With that setup, we first look at raw hot runtime.
TPC-H SF100: raw hot runtime #
TPC-H SF100 consists of 100 GB of data, 866M rows, and 22 join-heavy analytical queries.
In the diagram below, each bar sums the fastest of three runs for each of the 22 TPC-H queries. Lower is better.
ClickHouse Cloud completed the workload in 19.8s.
Snowflake finished in 32.7s on a Small warehouse, 22.9s on Medium, 15.9s on Large, and 14.7s on 4X-Large.
Databricks finished in 37.3s on a Small warehouse, 40.0s on Medium, 28.9s on Large, and 26.4s on 4X-Large.
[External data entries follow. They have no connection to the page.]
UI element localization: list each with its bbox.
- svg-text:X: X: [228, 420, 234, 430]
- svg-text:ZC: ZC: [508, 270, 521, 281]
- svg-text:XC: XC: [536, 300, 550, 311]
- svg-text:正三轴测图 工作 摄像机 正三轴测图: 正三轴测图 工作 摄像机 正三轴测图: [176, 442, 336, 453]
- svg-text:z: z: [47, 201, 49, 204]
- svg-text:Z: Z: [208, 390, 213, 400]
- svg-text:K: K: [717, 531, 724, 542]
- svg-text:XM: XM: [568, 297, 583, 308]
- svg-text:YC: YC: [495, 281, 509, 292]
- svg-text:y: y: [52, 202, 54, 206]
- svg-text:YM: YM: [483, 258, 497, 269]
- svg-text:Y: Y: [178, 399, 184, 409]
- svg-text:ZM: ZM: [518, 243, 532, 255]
BigQuery finished in 26.2s with 2,000 slots.
Redshift Serverless finished in 30.7s with 128 RPUs.
Note that the compute behind these numbers is not identical across systems. ClickHouse Cloud used one Graviton3 compute node with 59 cores and 236 GiB of memory.
For Snowflake and Databricks, we tested multiple warehouse sizes to show how runtime changes as compute scales. The closest hardware reference points to ClickHouse Cloud’s 59-core node are Snowflake Large Gen2, understood to use 64 AWS Graviton3 cores and 128 GB of memory, and Databricks Large, which maps to 64 Intel Xeon E5-2686 v4 cores and 488 GiB of memory in the documented classic compute-plane sizing. We used Databricks SQL Serverless for the benchmark, but the published warehouse sizing provides a useful reference point.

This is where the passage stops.